Today's Specials:
Falafil Sandwich served in a hollow ciabatta stuffed with falafils and tomato cucumber salad and
The Nummy Nutter a grilled granola, peanut butter, banana and honey sandwich.
Some days when I sit down to write the blog it feels as if I'm addressing the vacuum of space. Other days it flows like a sincere prayer. But I think the best days are when I'm really excited to share good news and good food with friends - known and unknown. Our relationship is a relatively new one and it's important to me that we build on a solid foundation of trust. Anyone who has ever asked me "what's the best sandwich?" knows I don't particularly like mushrooms or hot tuna, both of which appear our menu. And I'll be the first to tell you when a batch of potato soup is tasty, but not my best.
In that spirit of truthful disclosure, I'm going to tell you about my biggest food failures both of which center on soup. About 16 or 17 years ago, not long after I moved to Baltimore, my family came up from Virginia for a visit. It was the first time Granny had ever been to my house and I was excited to make them dinner. Just to set the scene, around the table that evening was a vegetarian friend, my meat-and-potatoes father, my mother and my "country" Granny. Anxious to make a good impression, I pulled out a cookbook (which will go unnamed) and picked hip vegetarian dishes - carrot soup because it would look so pretty in my black matte-finish bowls and broccoli strudel. Everyone around the table, I serve the soup course and sat down to join my guests.

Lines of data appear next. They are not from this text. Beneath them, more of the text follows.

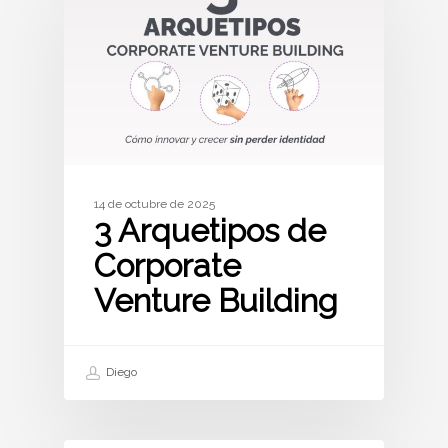
14 de octubre de 2025
3 Arquetipos de
Corporate
Venture Building
Diego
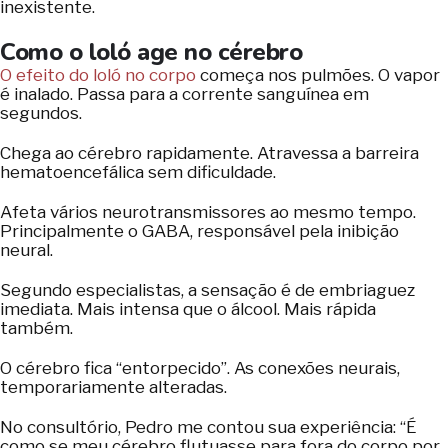
inexistente.
Como o loló age no cérebro
O efeito do loló no corpo
começa nos pulmões. O vapor
é inalado. Passa para a corrente sanguínea em
segundos.
Chega ao cérebro rapidamente. Atravessa a barreira
hematoencefálica sem dificuldade.
Afeta vários neurotransmissores ao mesmo tempo.
Principalmente o GABA, responsável pela inibição
neural.
Segundo especialistas, a sensação é de embriaguez
imediata. Mais intensa que o álcool. Mais rápida
também.
O cérebro fica “entorpecido”. As conexões neurais,
temporariamente alteradas.
No consultório, Pedro me contou sua experiência: “É
como se meu cérebro flutuasse para fora do corpo por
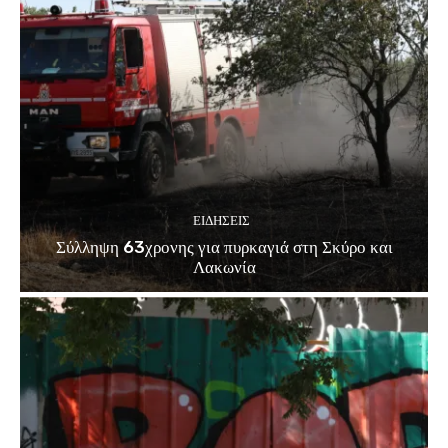
ΕΙΔΗΣΕΙΣ
Σύλληψη 63χρονης για πυρκαγιά στη Σκύρο και
Λακωνία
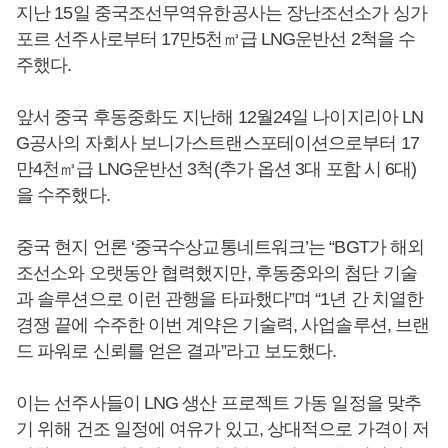
지난 15일 중국조선무역유한공사는 장난조선소가 싱가
포르 선주사로부터 17만5천㎥급 LNG운반선 2척을 수
주했다.
앞서 중국 후동중화도 지난해 12월24일 나이지리아 LN
G공사의 자회사 보니가스트랜스포테이션으로부터 17
만4천㎥급 LNG운반선 3척(추가 옵션 3대 포함 시 6대)
을 수주했다.
중국 현지 언론 ‘중국수상교통네트워크’는 “BGT가 해외
조선소와 오랫동안 협력했지만, 후동중와의 첨단 기술
과 솔루션으로 이런 관행을 타파했다”며 “1년 간 치열한
경쟁 끝에 수주한 이번 계약은 기술력, 사업솔루션, 브랜
드 파워로 신뢰를 얻은 결과”라고 보도했다.
이는 선주사들이 LNG 생산 프로젝트 가동 일정을 맞추
기 위해 건조 일정에 여유가 있고, 상대적으로 가격이 저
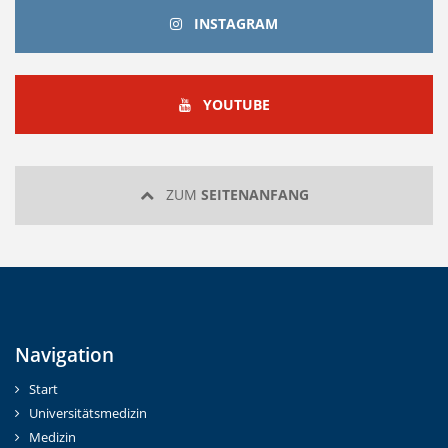
INSTAGRAM
INSTAGRAM
YOUTUBE
YOUTUBE
ZUM
SEITENANFANG
Navigation
Start
Universitätsmedizin
Medizin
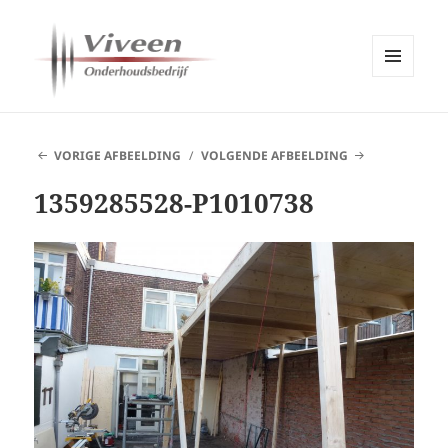
MENU
EN
Viveen Onderhoudsbedrijf
WIDGETS
VORIGE AFBEELDING
VOLGENDE AFBEELDING
1359285528-P1010738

As I take the first bite I realize a couple of things simultaneously. One, you should not serve food you haven't tasted and two, the soup was horrible! I pushed my bowl away from me and encouraged everyone else to do the same. Then I brought out the broccoli strudels. Really people, what could I have been thinking? It was a tasteless mash of vegetable stuffing rolled in filo dough and sliced at the table. Granny kept dipping her spoon in the carrot soup insisting the flavor was growing on her when in retrospect it's clear she was probably trying to get the taste nasty broccoli gruel out of her mouth. To this day my mother will refer to the carrot soup incident, as in "it might be a little salty, but it's no carrot soup".
How many lessons did I learn from that one fiasco?

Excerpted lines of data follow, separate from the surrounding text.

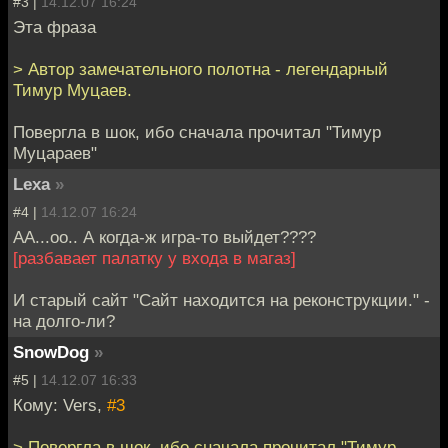
#3 |
14.12.07 16:24
Эта фраза
> Автор замечательного полотна - легендарный
Тимур Муцаев.
Повергла в шок, ибо сначала прочитал "Тимур
Муцараев"
Lexa
»
#4 |
14.12.07 16:24
АА...оо.. А когда-ж игра-то выйдет????
[разбавает палатку у входа в магаз]
И старый сайт "Сайт находится на реконструкции." -
на долго-ли?
SnowDog
»
#5 |
14.12.07 16:33
Кому: Vers,
#3
> Повергла в шок, ибо сначала прочитал "Тимур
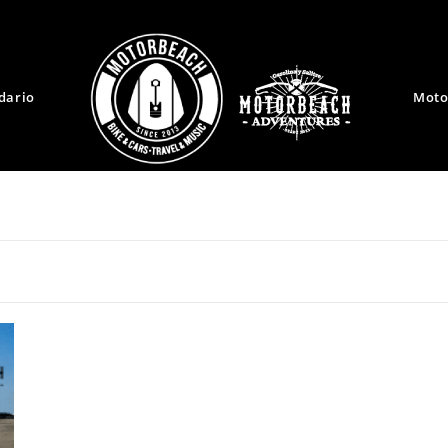
dario
Moto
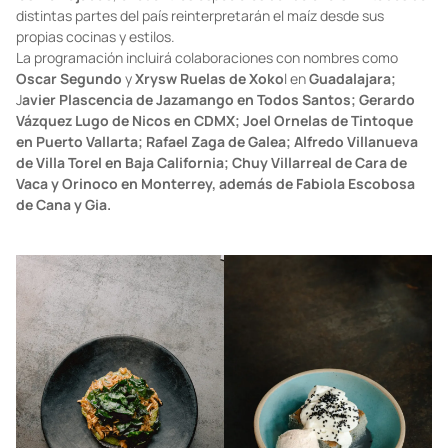
distintas partes del país reinterpretarán el maíz desde sus
propias cocinas y estilos.
La programación incluirá colaboraciones con nombres como
Oscar Segundo
y
Xrysw Ruelas de Xoko
l en
Guadalajara;
J
avier Plascencia de Jazamango en Todos Santos; Gerardo
Vázquez Lugo de Nicos en CDMX; Joel Ornelas de Tintoque
en Puerto Vallarta; Rafael Zaga de Galea; Alfredo Villanueva
de Villa Torel en Baja California; Chuy Villarreal de Cara de
Vaca y Orinoco en Monterrey, además de Fabiola Escobosa
de Cana y Gia.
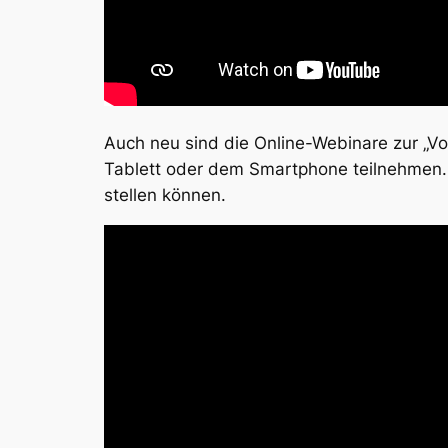
Auch neu sind die Online-Webinare zur „Vo
Tablett oder dem Smartphone teilnehmen. 
stellen können.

1. Pretty food is nice, edible food is better.
2. Taste before serving.
3. If you are trying out new recipes on guests have a Plan B and be willing to use it.
4. Push your ego aside and cook for your guests, not to impress.
It's almost hard to believe, but there was a time when vegan soups were as foreign to me as Marmite. Working out of a cookbook, Hannah and I made a broccoli mushroom peanut butter soup. You heard me - and we served it! Because if we got it out a vegan cookbook vegans must like it, right? Bleck, pooey and gross. The only saving grace is, at that point, only a hand full of intrepid customers were subjected to the experiment, and if memory serves me, Michael convinced me to toss it out.
Lessons learned:
1. Don't serve food you feel needs a disclaimer.
2. We all don't have to like everything, but someone needs to like it. Listen to other people's feedback.
3. The sales pitch "I don't like it and it's definitely strange, but you might like it" will not deter everyone. And I live with my conscience more than four years later.